I worked through lunch today trying desperately to un-cluster a fuck that need not have been clustered to begin with. The cluster in question was entirely self inflicted – as are most of our most damaging wounds, really. Truly we have met the enemy…
See, the problem is that we’ve got a really dumb habit of rewarding bad behavior. See, how I always, naively, thought it should work was that you provide ample lead time, sufficient instruction, and a deadline. Then, being reasonably close approximations of adult human beings, we can get that assignment done. What really happens, of course, is you provide the lead time, instructions, and deadline and everyone waits patiently until the deadline expires to begin screaming about not having the time, the people, or the money to get it done. All the pitfalls are things that could have been rectified early in the process if only people paid just a little bit of attention.
They don’t do that, of course. It’s far easier to blow off a deadline and expect someone else to jump through their ass to bail you out than doing the thing to begin with would have been. Hoping that there might be some level of accountability – that “because you didn’t do X, you cannot now do Y” – is a pipe dream at best. It’s one of those words we like to talk about, but not do a thing to enforce because it means someone is going to have to have an awkward conversation.
Day in and day out we reward bad behavior and then wonder why every single goddamned thing turns into a world-class cluster fuck.
1. Side effects. We all know I’m a fan of better living through chemistry. The problem, of course is that in addition to what various chemicals do to keep you alive, they all come with some kind of side effect – an unintended consequence if you will. The side effect of Flexeril, apparently, is that it it keeps my eyes from focusing on fine details (such as words typed on a computer screen) and leaves me feeling in a constant state of “about to fall asleep.” Neither of these things lead to a happy or productive Jeff, and that’s not a recipe for better living. Still it’s a step up from some of the side effects I’ve read about like anal seepage, stroke, and death. Clearly with these things there’s a very, very fine line between medicine and poison.
2. The reward for good work. I’ve never understood why the reward for doing good work is getting the opportunity to do more work. Wouldn’t it make more sense to say something like “Hey, you did a bang up job on that last thing, so go ahead and take a knee and we’ll let some other schlub carry the water this time.” Of course that’s not how it works at all. It’s easier to find a good horse, ride it until it falters, and then beat it because it stopped.

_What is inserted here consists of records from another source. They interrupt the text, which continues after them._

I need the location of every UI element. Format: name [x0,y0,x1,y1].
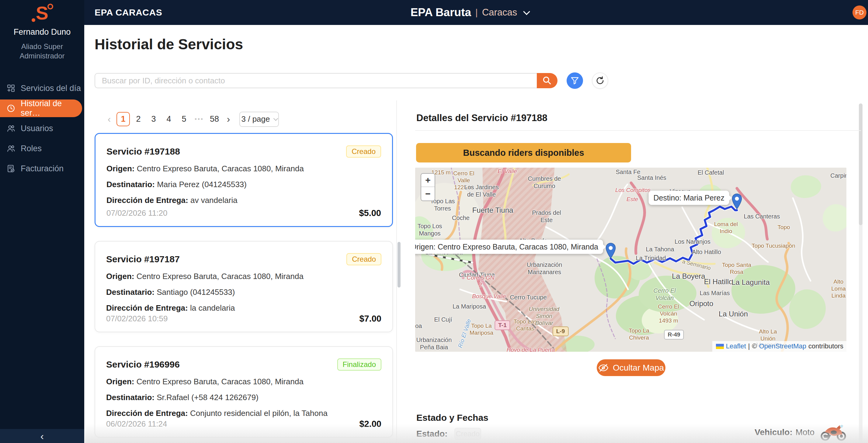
location-subtitle: Caracas [482,7,517,18]
app-logo: S [0,4,84,23]
sidebar-item-roles[interactable]: Roles [0,140,84,157]
details-divider [415,130,861,131]
origin-marker-icon[interactable] [606,243,616,259]
app-root: EPA CARACAS EPA Baruta | Caracas FD S Fe… [0,0,868,443]
estado-badge: Creado [454,428,481,440]
zoom-in-button[interactable]: + [421,174,435,187]
sidebar-collapse-button[interactable]: ‹ [0,429,84,443]
service-address: Dirección de Entrega: av vandelaria [106,196,381,205]
route-polyline [415,168,846,352]
panel-scrollbar-thumb[interactable] [859,104,863,225]
vehicle-value: Moto [796,427,814,437]
search-input[interactable] [95,73,537,88]
service-card[interactable]: Servicio #197187CreadoOrigen: Centro Exp… [95,241,393,332]
pagination-page-2[interactable]: 2 [132,112,145,126]
sidebar-item-label: Servicios del día [21,84,81,93]
attribution-contributors: contributors [808,342,843,350]
zoom-out-button[interactable]: − [421,187,435,201]
vehicle-row: Vehiculo: Moto [754,423,847,441]
page-size-value: 3 / page [242,114,270,124]
refresh-icon [595,76,605,86]
hide-map-label: Ocultar Mapa [613,363,664,373]
sidebar-item-facturaci-n[interactable]: Facturación [0,160,84,177]
status-dates-heading: Estado y Fechas [416,413,489,423]
invoice-icon [7,164,15,173]
sidebar-nav: Servicios del díaHistorial de ser…Usuari… [0,80,84,177]
topbar: EPA CARACAS EPA Baruta | Caracas FD [0,0,868,25]
attribution-separator: | [748,342,750,350]
grid-icon [7,84,15,92]
service-title: Servicio #197188 [106,146,180,157]
column-divider [396,100,397,443]
vehicle-label: Vehiculo: [754,427,792,437]
estado-row: Estado: Creado [416,428,481,440]
map[interactable]: 1215 mCerro El Valle 1225 mEl ValleLos J… [415,168,846,352]
pagination-prev[interactable]: ‹ [104,112,115,126]
service-date: 07/02/2026 11:20 [106,208,167,218]
details-title: Detalles del Servicio #197188 [416,113,548,123]
map-zoom-control: + − [421,173,435,201]
service-origin: Origen: Centro Expreso Baruta, Caracas 1… [106,272,381,281]
status-badge: Creado [346,145,381,157]
location-switcher[interactable]: EPA Baruta | Caracas [411,0,528,25]
search-button[interactable] [537,73,557,88]
user-name: Fernando Duno [0,27,84,37]
ukraine-flag-icon [716,344,724,349]
sidebar-item-label: Facturación [21,164,64,173]
chevron-down-icon [273,116,278,121]
pagination-page-3[interactable]: 3 [147,112,160,126]
service-recipient: Destinatario: Maria Perez (041245533) [106,180,381,189]
sidebar-item-servicios-del-d-a[interactable]: Servicios del día [0,80,84,97]
estado-label: Estado: [416,429,448,439]
sidebar: S Fernando Duno Aliado Super Administrad… [0,0,84,443]
service-address: Dirección de Entrega: Conjunto residenci… [106,409,381,418]
collapse-icon: ‹ [40,430,44,442]
status-badge: Creado [346,253,381,265]
search-icon [542,76,552,86]
service-title: Servicio #197187 [106,254,180,264]
destination-marker-icon[interactable] [732,194,742,209]
map-attribution: Leaflet | © OpenStreetMap contributors [712,341,846,352]
service-date: 07/02/2026 10:59 [106,314,167,323]
leaflet-link[interactable]: Leaflet [726,342,746,350]
service-address: Dirección de Entrega: la candelaria [106,303,381,313]
page-size-select[interactable]: 3 / page [239,112,279,127]
service-card[interactable]: Servicio #197188CreadoOrigen: Centro Exp… [95,133,393,227]
attribution-copy: © [752,342,757,350]
hide-map-button[interactable]: Ocultar Mapa [597,359,665,376]
sidebar-item-label: Usuarios [21,124,53,133]
list-scrollbar[interactable] [398,242,401,288]
pagination-page-58[interactable]: 58 [208,112,221,126]
location-title: EPA Baruta [411,6,471,19]
sidebar-item-historial-de-ser-[interactable]: Historial de ser… [0,99,82,117]
org-brand: EPA CARACAS [95,7,162,18]
service-recipient: Destinatario: Sr.Rafael (+58 424 1262679… [106,393,381,402]
user-role: Aliado Super Administrador [0,42,84,61]
service-title: Servicio #196996 [106,359,180,370]
service-price: $5.00 [359,208,381,218]
refresh-button[interactable] [592,72,608,89]
service-origin: Origen: Centro Expreso Baruta, Caracas 1… [106,164,381,173]
sidebar-item-label: Roles [21,144,42,153]
pagination-next[interactable]: › [223,112,234,126]
service-card[interactable]: Servicio #196996FinalizadoOrigen: Centro… [95,346,393,438]
filter-icon [570,76,580,86]
motorcycle-icon [819,423,847,441]
pagination: ‹12345•••58›3 / page [104,111,279,127]
chevron-down-icon [523,8,530,15]
pagination-page-4[interactable]: 4 [162,112,176,126]
filter-button[interactable] [567,72,583,89]
service-price: $7.00 [359,314,381,324]
service-date: 06/02/2026 11:24 [106,419,167,429]
location-separator: | [475,7,478,18]
eye-slash-icon [598,363,609,373]
destination-tooltip: Destino: Maria Perez [649,191,729,205]
pagination-page-1[interactable]: 1 [117,112,130,126]
service-price: $2.00 [359,419,381,429]
osm-link[interactable]: OpenStreetMap [759,342,806,350]
pagination-page-5[interactable]: 5 [177,112,191,126]
users-icon [7,124,15,132]
sidebar-item-usuarios[interactable]: Usuarios [0,120,84,137]
service-origin: Origen: Centro Expreso Baruta, Caracas 1… [106,377,381,386]
avatar[interactable]: FD [852,5,866,20]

I might not have attended a big fancy ivy covered school of business, but I learned enough from my studies to know that personnel management model is rarely successful in the long run.
3. Guilt. I make a point not to bring the work home with me. Eight hours a day is bad enough without letting it bleed over into the rest of the day. By extension, I try to offer the job the same respect by keeping my personal issues at home. There’s some inevitable bleed over, though. Like today, for instance, when I feel an unreasonable sense of guilt for sitting here with the heating pad on and my feet up at a time of day when I would usually be at the office. Intellectually I get that I wouldn’t really be doing anyone any good sitting at my desk today when I can’t concentrate on anything that requires more than four or five consecutive minutes of thought. I’d be lying if I said I was going to enjoy this time off, but I’ll be doing my level best to get past the idea of feeling guilty for burning off my sick leave on a day when I’m not hacking and sneezing all over the room.